To do: Only the lines containing "КАБINET" should appear in the answer, copied from the listing below.

Data to examine:
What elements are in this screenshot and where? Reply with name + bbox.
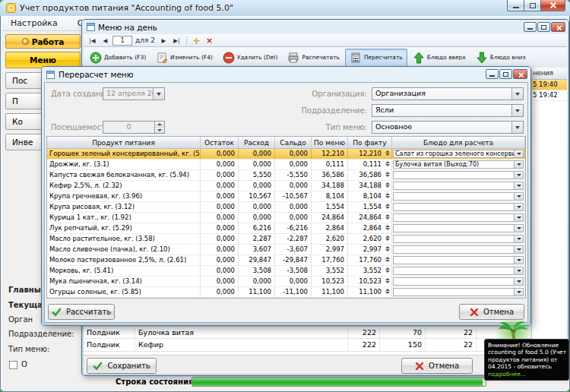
table-row[interactable]: Масло растительное, кг. (3.58)0,0002,287… <box>47 234 525 245</box>
nav-delete-icon[interactable]: × <box>204 36 215 46</box>
table-row[interactable]: Огурцы соленые, кг. (5.85)0,00011,100-11… <box>47 287 525 298</box>
org-select[interactable]: Организация <box>372 87 524 100</box>
changes-cell[interactable]: 5 19:40 <box>532 80 567 90</box>
header-saldo[interactable]: Сальдо <box>275 137 312 148</box>
header-product[interactable]: Продукт питания <box>47 137 201 148</box>
sidebar-item-menu[interactable]: Меню <box>5 52 81 68</box>
table-row[interactable]: Морковь, кг. (5.41)0,0003,508-3,5083,552… <box>47 266 525 277</box>
spinner[interactable] <box>384 182 391 188</box>
add-button[interactable]: Добавить (F3) <box>85 49 150 67</box>
header-ostatok[interactable]: Остаток <box>201 137 239 148</box>
dialog-titlebar[interactable]: Перерасчет меню <box>42 67 530 82</box>
spinner[interactable] <box>384 277 391 284</box>
cancel-button[interactable]: Отмена <box>401 358 473 374</box>
dish-combo[interactable] <box>393 267 524 275</box>
save-button[interactable]: Сохранить <box>87 358 157 374</box>
dish-combo[interactable] <box>393 277 524 286</box>
close-button[interactable] <box>540 0 565 11</box>
dish-combo[interactable] <box>393 203 524 211</box>
table-row[interactable]: Мука пшеничная, кг. (3.14)0,0000,0000,00… <box>47 277 525 287</box>
date-picker[interactable]: 12 апреля 2015 г. <box>103 87 165 100</box>
table-row[interactable]: Горошек зеленый консервированный, кг. (5… <box>47 149 525 160</box>
dish-down-button[interactable]: Блюдо вниз <box>471 49 530 67</box>
calculate-button[interactable]: Рассчитать <box>48 304 115 320</box>
dish-combo[interactable]: Салат из горошка зеленого консервирова <box>393 150 524 158</box>
header-dish[interactable]: Блюдо для расчета <box>392 137 525 148</box>
header-rashod[interactable]: Расход <box>239 137 275 148</box>
table-row[interactable]: Дрожжи, кг. (3.1)0,0000,0000,0000,1110,1… <box>47 160 525 170</box>
menu-settings[interactable]: Настройка <box>11 18 58 28</box>
dish-up-button[interactable]: Блюдо вверх <box>408 49 470 67</box>
dish-combo[interactable] <box>393 235 524 243</box>
checkbox[interactable] <box>9 361 17 369</box>
nav-first-icon[interactable]: |◀ <box>87 36 98 46</box>
header-po-menu[interactable]: По меню <box>312 137 348 148</box>
nav-last-icon[interactable]: ▶| <box>171 36 182 46</box>
table-row[interactable]: Молоко пастеризованное 2,5%, л. (2.61)0,… <box>47 255 525 266</box>
update-tooltip[interactable]: Внимание! Обновление ccounting of food 5… <box>484 339 569 381</box>
dish-combo[interactable] <box>393 245 524 254</box>
spinner[interactable] <box>384 288 391 295</box>
spinner[interactable] <box>384 256 391 263</box>
dish-combo[interactable]: Булочка витая (Выход:70) <box>393 160 524 169</box>
menu-row[interactable]: Полдник Булочка витая 222 70 22 <box>84 326 531 339</box>
maximize-button[interactable] <box>499 69 512 79</box>
spinner[interactable] <box>384 213 391 220</box>
table-row[interactable]: Масло сливочное (пачка), кг. (2.10)0,000… <box>47 245 525 255</box>
close-button[interactable] <box>513 69 527 79</box>
dept-select[interactable]: Ясли <box>372 104 524 117</box>
cell-product: Масло растительное, кг. (3.58) <box>47 234 201 244</box>
cell-rashod: 0,000 <box>239 277 275 286</box>
spinner[interactable] <box>384 171 391 178</box>
cell-po-faktu: 3,552 <box>348 266 392 276</box>
table-row[interactable]: Капуста свежая белокачанная, кг. (5.94)0… <box>47 170 525 181</box>
dish-combo[interactable] <box>393 182 524 190</box>
spinner[interactable] <box>384 235 391 242</box>
delete-button[interactable]: Удалить (Del) <box>218 49 283 67</box>
maximize-button[interactable] <box>537 22 550 32</box>
sidebar-section-work[interactable]: Работа <box>5 34 81 49</box>
recalculate-button[interactable]: Пересчитать <box>345 49 407 67</box>
dish-combo[interactable] <box>393 213 524 222</box>
sidebar-item-label: Ко <box>12 117 23 126</box>
dish-combo[interactable] <box>393 288 524 296</box>
menu-day-titlebar[interactable]: Меню на день <box>82 20 568 34</box>
spinner[interactable] <box>384 150 391 156</box>
dish-combo[interactable] <box>393 256 524 264</box>
cell-po-menu: 2,864 <box>312 223 348 233</box>
nav-next-icon[interactable]: ▶ <box>158 36 169 46</box>
nav-page-input[interactable]: 1 <box>112 36 132 46</box>
spinner[interactable] <box>384 224 391 231</box>
maximize-button[interactable] <box>524 0 540 11</box>
dish-combo[interactable] <box>393 171 524 179</box>
cell-rashod: 0,000 <box>239 181 275 191</box>
dish-combo[interactable] <box>393 192 524 201</box>
dish-combo[interactable] <box>393 224 524 232</box>
changes-cell[interactable]: 5 19:42 <box>532 90 567 101</box>
spinner[interactable] <box>384 245 391 252</box>
spinner[interactable] <box>384 203 391 210</box>
nav-add-icon[interactable]: + <box>191 36 202 46</box>
cell-product: Крупа гречневая, кг. (3.96) <box>47 191 201 201</box>
spinner[interactable] <box>384 267 391 273</box>
minimize-button[interactable] <box>507 0 524 11</box>
minimize-button[interactable] <box>524 22 537 32</box>
edit-button[interactable]: Изменить (F4) <box>151 49 217 67</box>
close-button[interactable] <box>551 22 565 32</box>
header-po-faktu[interactable]: По факту <box>348 137 392 148</box>
table-row[interactable]: Лук репчатый, кг. (5.29)0,0006,216-6,216… <box>47 223 525 234</box>
menu-type-select[interactable]: Основное <box>372 121 524 134</box>
print-button[interactable]: Распечатать <box>283 49 344 67</box>
attendance-stepper[interactable]: 0 <box>103 121 165 134</box>
table-row[interactable]: Курица 1 кат., кг. (1.92)0,0000,0000,000… <box>47 213 525 223</box>
nav-prev-icon[interactable]: ◀ <box>100 36 111 46</box>
tooltip-more-link[interactable]: подробнее... <box>488 371 565 378</box>
menu-row[interactable]: Полдник Кефир 222 150 22 <box>84 339 531 352</box>
spinner[interactable] <box>384 160 391 167</box>
minimize-button[interactable] <box>486 69 499 79</box>
table-row[interactable]: Крупа рисовая, кг. (3.12)0,0000,0000,000… <box>47 202 525 213</box>
main-titlebar[interactable]: Учет продуктов питания "Accounting of fo… <box>0 0 570 16</box>
spinner[interactable] <box>384 192 391 199</box>
table-row[interactable]: Кефир 2,5%, л. (2.32)0,0000,0000,00034,1… <box>47 181 525 191</box>
table-row[interactable]: Крупа гречневая, кг. (3.96)0,00010,567-1… <box>47 191 525 202</box>
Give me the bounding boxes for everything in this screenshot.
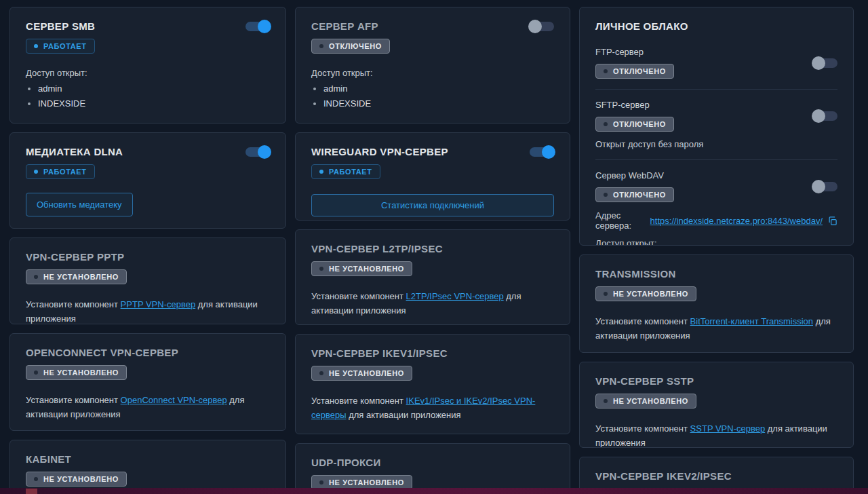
toggle-knob <box>528 20 542 33</box>
pptp-component-link[interactable]: PPTP VPN-сервер <box>121 299 196 309</box>
list-item: admin <box>38 83 270 94</box>
openconnect-component-link[interactable]: OpenConnect VPN-сервер <box>121 395 227 405</box>
status-dot-icon <box>319 480 323 484</box>
ftp-toggle[interactable] <box>813 58 837 68</box>
pptp-title: VPN-СЕРВЕР PPTP <box>26 251 270 263</box>
l2tp-component-link[interactable]: L2TP/IPsec VPN-сервер <box>406 291 504 301</box>
afp-title: СЕРВЕР AFP <box>311 20 378 32</box>
transmission-component-link[interactable]: BitTorrent-клиент Transmission <box>690 316 813 326</box>
sftp-row: SFTP-сервер ОТКЛЮЧЕНО <box>595 100 837 132</box>
status-dot-icon <box>319 267 323 271</box>
card-personal-cloud: ЛИЧНОЕ ОБЛАКО FTP-сервер ОТКЛЮЧЕНО SFTP-… <box>579 7 854 246</box>
list-item: admin <box>323 83 554 94</box>
afp-status-badge: ОТКЛЮЧЕНО <box>311 39 390 54</box>
dlna-title: МЕДИАТЕКА DLNA <box>26 146 123 157</box>
sstp-title: VPN-СЕРВЕР SSTP <box>595 375 837 387</box>
card-pptp: VPN-СЕРВЕР PPTP НЕ УСТАНОВЛЕНО Установит… <box>9 238 286 324</box>
divider <box>595 89 837 90</box>
ftp-row: FTP-сервер ОТКЛЮЧЕНО <box>595 47 837 79</box>
l2tp-title: VPN-СЕРВЕР L2TP/IPSEC <box>311 243 554 254</box>
list-item: INDEXSIDE <box>38 98 270 109</box>
webdav-address-label: Адрес сервера: <box>595 210 646 231</box>
kabinet-title: КАБINET <box>26 453 270 465</box>
l2tp-install-hint: Установите компонент L2TP/IPsec VPN-серв… <box>311 289 554 318</box>
apps-grid: СЕРВЕР SMB РАБОТАЕТ Доступ открыт: admin… <box>0 0 868 494</box>
copy-icon[interactable] <box>827 216 837 226</box>
dlna-toggle[interactable] <box>245 147 270 157</box>
ftp-status-badge: ОТКЛЮЧЕНО <box>595 64 674 79</box>
card-afp: СЕРВЕР AFP ОТКЛЮЧЕНО Доступ открыт: admi… <box>295 7 570 124</box>
status-dot-icon <box>604 122 608 126</box>
sftp-toggle[interactable] <box>813 111 837 121</box>
afp-toggle[interactable] <box>530 22 554 31</box>
card-openconnect: OPENCONNECT VPN-СЕРВЕР НЕ УСТАНОВЛЕНО Ус… <box>9 333 286 431</box>
card-l2tp: VPN-СЕРВЕР L2TP/IPSEC НЕ УСТАНОВЛЕНО Уст… <box>295 229 570 325</box>
ikev1-status-badge: НЕ УСТАНОВЛЕНО <box>311 366 412 381</box>
afp-users-list: admin INDEXSIDE <box>311 83 554 109</box>
ikev1-title: VPN-СЕРВЕР IKEV1/IPSEC <box>311 347 554 359</box>
status-dot-icon <box>604 69 608 73</box>
webdav-label: Сервер WebDAV <box>595 170 674 180</box>
webdav-address-line: Адрес сервера: https://indexside.netcraz… <box>595 210 837 231</box>
udp-proxy-title: UDP-ПРОКСИ <box>311 457 554 468</box>
toggle-knob <box>812 109 825 123</box>
sstp-component-link[interactable]: SSTP VPN-сервер <box>690 423 766 434</box>
wireguard-status-badge: РАБОТАЕТ <box>311 164 380 179</box>
status-dot-icon <box>604 399 608 403</box>
openconnect-install-hint: Установите компонент OpenConnect VPN-сер… <box>26 393 270 422</box>
transmission-install-hint: Установите компонент BitTorrent-клиент T… <box>595 314 837 343</box>
bottom-edge-bar <box>0 488 868 494</box>
toggle-knob <box>542 145 555 159</box>
sstp-install-hint: Установите компонент SSTP VPN-сервер для… <box>595 421 837 448</box>
smb-title: СЕРВЕР SMB <box>26 20 95 32</box>
refresh-media-library-button[interactable]: Обновить медиатеку <box>26 193 133 216</box>
status-dot-icon <box>34 370 38 375</box>
bottom-bar-marker <box>26 489 37 494</box>
status-dot-icon <box>34 44 38 48</box>
connection-stats-button[interactable]: Статистика подключений <box>311 194 554 216</box>
card-kabinet: КАБINET НЕ УСТАНОВЛЕНО <box>9 440 286 494</box>
kabinet-status-badge: НЕ УСТАНОВЛЕНО <box>26 472 127 487</box>
smb-toggle[interactable] <box>245 22 270 31</box>
status-dot-icon <box>34 477 38 481</box>
dlna-status-badge: РАБОТАЕТ <box>26 164 95 179</box>
card-transmission: TRANSMISSION НЕ УСТАНОВЛЕНО Установите к… <box>579 254 854 353</box>
status-dot-icon <box>319 371 323 375</box>
card-wireguard: WIREGUARD VPN-СЕРВЕР РАБОТАЕТ Статистика… <box>295 132 570 221</box>
openconnect-status-badge: НЕ УСТАНОВЛЕНО <box>26 365 127 380</box>
status-dot-icon <box>604 193 608 197</box>
card-sstp: VPN-СЕРВЕР SSTP НЕ УСТАНОВЛЕНО Установит… <box>579 362 854 448</box>
toggle-knob <box>812 56 825 70</box>
webdav-status-badge: ОТКЛЮЧЕНО <box>595 187 674 202</box>
card-smb: СЕРВЕР SMB РАБОТАЕТ Доступ открыт: admin… <box>9 7 286 124</box>
ikev2-title: VPN-СЕРВЕР IKEV2/IPSEC <box>595 470 837 482</box>
column-right: ЛИЧНОЕ ОБЛАКО FTP-сервер ОТКЛЮЧЕНО SFTP-… <box>579 7 854 494</box>
smb-access-label: Доступ открыт: <box>26 68 270 78</box>
toggle-knob <box>258 20 271 33</box>
transmission-status-badge: НЕ УСТАНОВЛЕНО <box>595 286 696 301</box>
sstp-status-badge: НЕ УСТАНОВЛЕНО <box>595 394 696 408</box>
divider <box>595 159 837 160</box>
webdav-toggle[interactable] <box>813 182 837 191</box>
card-ikev1: VPN-СЕРВЕР IKEV1/IPSEC НЕ УСТАНОВЛЕНО Ус… <box>295 334 570 434</box>
webdav-address-link[interactable]: https://indexside.netcraze.pro:8443/webd… <box>650 216 823 226</box>
column-left: СЕРВЕР SMB РАБОТАЕТ Доступ открыт: admin… <box>9 7 286 494</box>
ikev1-install-hint: Установите компонент IKEv1/IPsec и IKEv2… <box>311 394 554 423</box>
wireguard-title: WIREGUARD VPN-СЕРВЕР <box>311 146 448 157</box>
card-udp-proxy: UDP-ПРОКСИ НЕ УСТАНОВЛЕНО <box>295 443 570 494</box>
transmission-title: TRANSMISSION <box>595 268 837 280</box>
status-dot-icon <box>604 292 608 296</box>
toggle-knob <box>258 145 271 159</box>
sftp-no-password-note: Открыт доступ без пароля <box>595 139 837 149</box>
sftp-label: SFTP-сервер <box>595 100 674 110</box>
smb-status-badge: РАБОТАЕТ <box>26 39 95 54</box>
openconnect-title: OPENCONNECT VPN-СЕРВЕР <box>26 347 270 358</box>
l2tp-status-badge: НЕ УСТАНОВЛЕНО <box>311 261 412 276</box>
pptp-status-badge: НЕ УСТАНОВЛЕНО <box>26 269 127 284</box>
pptp-install-hint: Установите компонент PPTP VPN-сервер для… <box>26 297 270 324</box>
ftp-label: FTP-сервер <box>595 47 674 57</box>
card-dlna: МЕДИАТЕКА DLNA РАБОТАЕТ Обновить медиате… <box>9 132 286 229</box>
wireguard-toggle[interactable] <box>530 147 554 157</box>
status-dot-icon <box>319 44 323 48</box>
webdav-row: Сервер WebDAV ОТКЛЮЧЕНО <box>595 170 837 202</box>
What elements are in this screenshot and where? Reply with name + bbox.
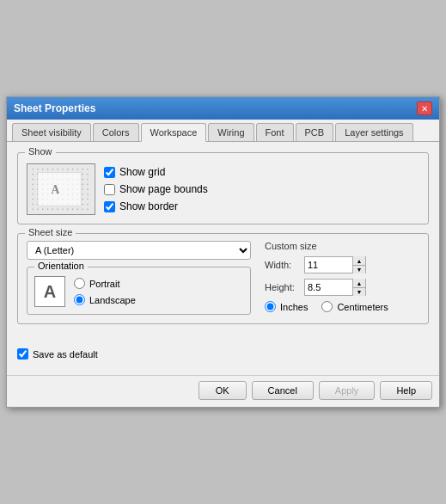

Problem solution:
kabinet-title: КАБINET <box>26 453 270 465</box>
card-kabinet: КАБINET НЕ УСТАНОВЛЕНО <box>9 440 286 494</box>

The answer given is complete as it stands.